(Beginning of Data provided)
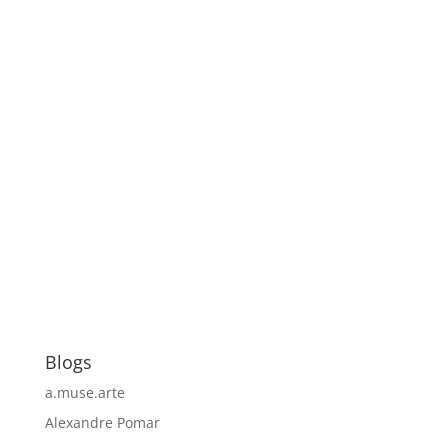
Blogs
a.muse.arte
Alexandre Pomar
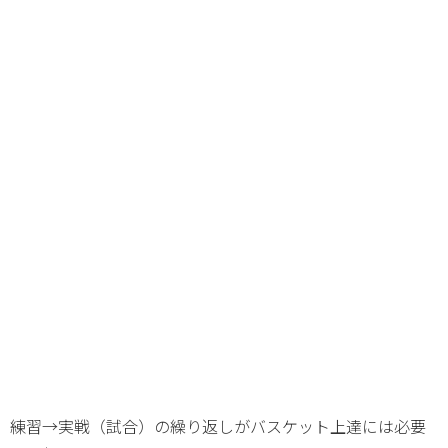
練習→実戦（試合）の繰り返しがバスケット上達には必要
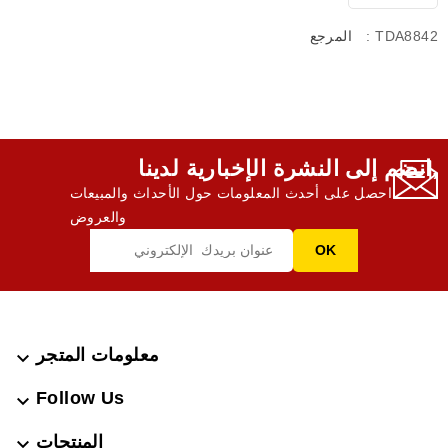
: TDA8842
المرجع
انضم إلى النشرة الإخبارية لدينا,
احصل على أحدث المعلومات حول الأحداث والمبيعات
والعروض
معلومات المتجر

Follow Us

المنتجات

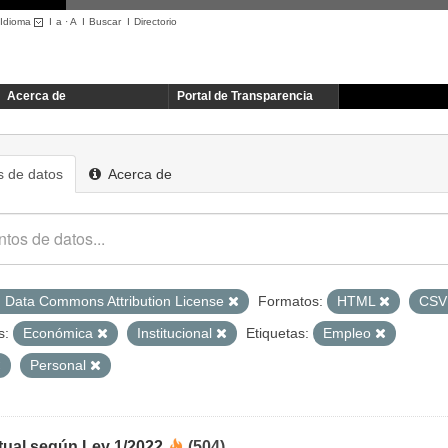
Idioma
I
a
·
A
I
Buscar
I
Directorio
Acerca de
Portal de Transparencia
 de datos
Acerca de
 Data Commons Attribution License
Formatos:
HTML
CS
s:
Económica
Institucional
Etiquetas:
Empleo
Personal
tual según Ley 1/2022
(504)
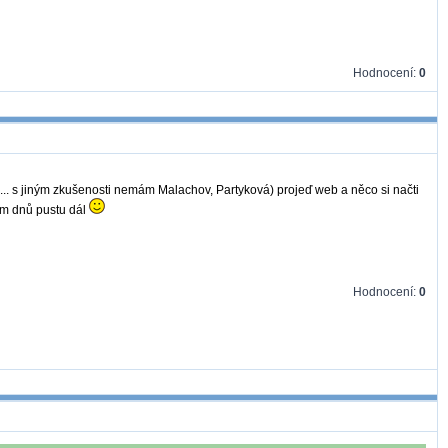
Hodnocení:
0
... s jiným zkušenosti nemám Malachov, Partyková) projeď web a něco si načti
em dnů pustu dál
Hodnocení:
0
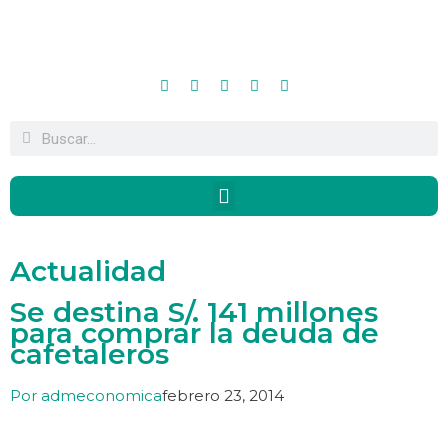
Actualidad
Se destina S/. 141 millones
para comprar la deuda de
cafetaleros
Por
admeconomica
febrero 23, 2014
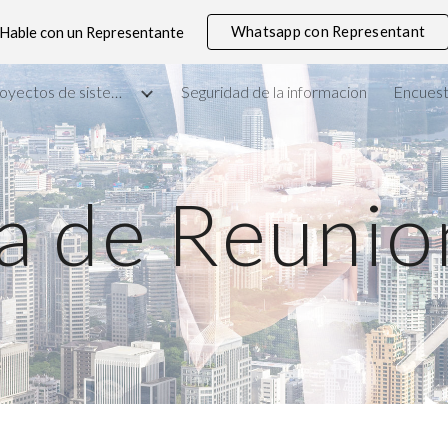
Whatsapp con Representant
Hable con un Representante
ip to main content
Skip to navigat
Ingenieria de proyectos de sistemas y redes
Seguridad de la informacion
Encues
la de Reunio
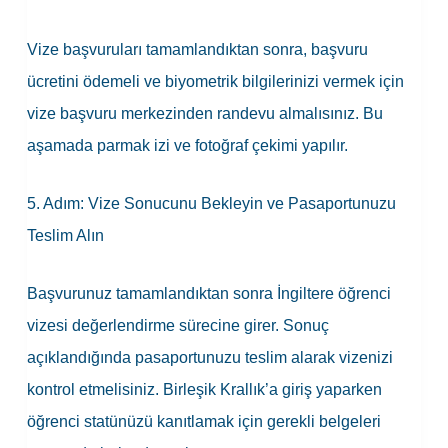
Vize başvuruları tamamlandıktan sonra, başvuru
ücretini ödemeli ve biyometrik bilgilerinizi vermek için
vize başvuru merkezinden randevu almalısınız. Bu
aşamada parmak izi ve fotoğraf çekimi yapılır.
5. Adım: Vize Sonucunu Bekleyin ve Pasaportunuzu
Teslim Alın
Başvurunuz tamamlandıktan sonra İngiltere öğrenci
vizesi değerlendirme sürecine girer. Sonuç
açıklandığında pasaportunuzu teslim alarak vizenizi
kontrol etmelisiniz. Birleşik Krallık’a giriş yaparken
öğrenci statünüzü kanıtlamak için gerekli belgeleri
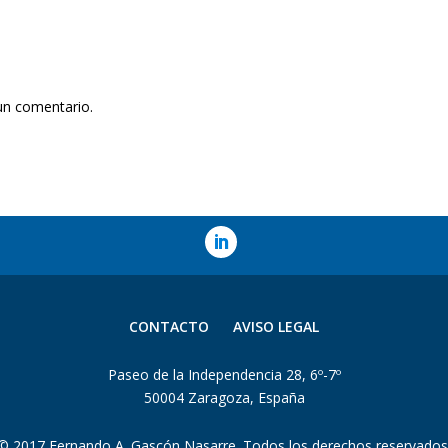
un comentario.
CONTACTO
AVISO LEGAL
Paseo de la Independencia 28, 6º-7º
50004 Zaragoza, España
© 2017 Fernando A. Gascón Nasarre. Todos los derechos reservados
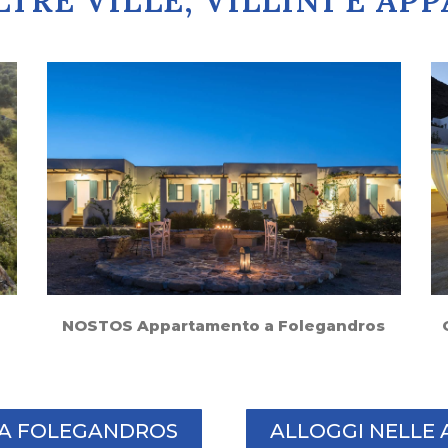
TRE VILLE, VILLINI E A
NOSTOS Appartamento a Folegandros
I A FOLEGANDROS
ALLOGGI NELLE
(End of Data provided)
= What you have to do =
Please reproduce nothing but the lines from the one containing "para comprar la deuda de" through the closing line of the listing, retyped word for word, pictures excluded.

= Task output =
para comprar la deuda de
cafetaleros
Por
admeconomica
febrero 23, 2014
Whatsapp con Representant
Hable con un Representante
ip to main content
Skip to navigat
Ingenieria de proyectos de sistemas y redes
Seguridad de la informacion
Encues
la de Reunio
Vize başvuruları tamamlandıktan sonra, başvuru
ücretini ödemeli ve biyometrik bilgilerinizi vermek için
vize başvuru merkezinden randevu almalısınız. Bu
aşamada parmak izi ve fotoğraf çekimi yapılır.
5. Adım: Vize Sonucunu Bekleyin ve Pasaportunuzu
Teslim Alın
Başvurunuz tamamlandıktan sonra İngiltere öğrenci
vizesi değerlendirme sürecine girer. Sonuç
açıklandığında pasaportunuzu teslim alarak vizenizi
kontrol etmelisiniz. Birleşik Krallık’a giriş yaparken
öğrenci statünüzü kanıtlamak için gerekli belgeleri
un comentario.
CONTACTO
AVISO LEGAL
Paseo de la Independencia 28, 6º-7º
50004 Zaragoza, España
© 2017 Fernando A. Gascón Nasarre. Todos los derechos reservados
TRE VILLE, VILLINI E A
NOSTOS Appartamento a Folegandros
I A FOLEGANDROS
ALLOGGI NELLE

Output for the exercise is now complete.